BFIS school recognizes the importance of play for young students and regularly incorporates play into its curriculum. It is through playing those children learn how to interact with others, explore their environment, practice motor skills, develop creativity, and create meaning from their experiences
What is learning through play?
Learning through play is an educational approach that emphasizes the importance of play in children’s learning and development. It involves using play as a way to help children acquire new knowledge, develop their skills, and explore the environment.
At BFIS our philosophy supports a play-based program. Play is an essential part of an Early Years curriculum as children are learning at the highest level through play. It is through these experiences that they build connections in the brain, which helps children develop physically, cognitively, socially, and emotionally.
Why is play important for child development?
Learning through play helps children retain information and skills better than more passive forms of instruction. Play also allows children to practice problem-solving, creativity, and collaboration in a safe and enjoyable environment.
There is no division for children between play and learning, which makes play central to a child’s development, confidence, and well-being. Play enables children to make connections with the world around them, develop socially, as they move through the different stages of play, and build relationships and language skills through these interactions.
It is important to have a variety of play experiences, both indoors and outdoors. It is also important to have unstructured, ‘Free Play‘ and a more structured ‘Guided Play.’
Free Play is a play that is self-selected and initiated by the child. Experiences are chosen either through interests and passions or through social connections. Free play is typically described as play that is child-directed, voluntary, and internally motivated.
Free Play enables children to be decision-makers in their learning, with a self-established goal. During free play, children decide what and how they are going to play, where they will play, and for how long they will be engaged.

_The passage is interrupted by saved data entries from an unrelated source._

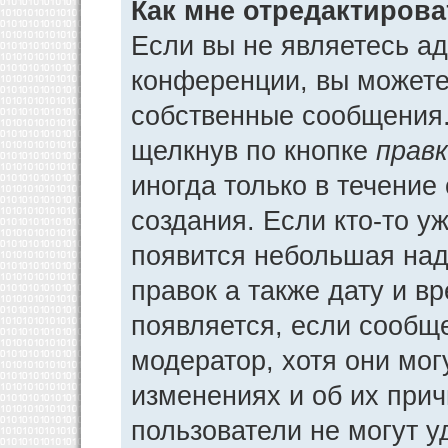
Как мне отредактиров
Если вы не являетесь а
конференции, вы можете 
собственные сообщения.
щелкнув по кнопке
прав
иногда только в течение
создания. Если кто-то у
появится небольшая над
правок а также дату и в
появляется, если сообщ
модератор, хотя они мог
изменениях и об их прич
пользователи не могут у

Free choice is intrinsically motivating, as there are no external expectations or concepts set by adults. Teachers observe and follow the lead of their students. It is through these observations that teachers can plan the curriculum to build on the student’s skills and interests.
When children have time and space to play without restriction, their imagination, and creativity are endless, as they explore ideas and interact with their immediate environment.
Through free play, children can discover new interests, and gain a greater understanding of the world around them, whilst building their skills.
Play enables children to enter at their own level where they can practice and master skills, and process information. They can practice and process skills that they are learning, enhance their social and language skills and expand their imagination, and cognitive and physical skills.
Guided Play refers to learning experiences that combine the child-directed nature of free play with a focus on learning objectives and outcomes, with adult scaffolding.
Our Guided Play experience usually reflects our Unit of Inquiry. Providing high-quality planned experiences for children’s play is an important way for adults to support children’s learning that is both enjoyable and challenging, in meaningful ways.
Teachers prepare relevant and inviting materials and provocations, model new skills, and purposefully question and communicate with the child(ren) to scaffold their learning. While doing this, they learn to persevere, build in their ability to attend and engage, develop flexibility in their thinking as they work towards their goal, and reflect on the process.
Guided play in the early childhood years is linked to higher gains in literacy and numeracy than explicit instruction.
Play is essential for the development of young children. It is through play that kids learn about the world around them and develop important cognitive, social, emotional, and physical skills.
It is important for parents, caregivers, and educators to provide children with ample opportunities to play, both structured and unstructured, to ensure they develop the skills they need to thrive.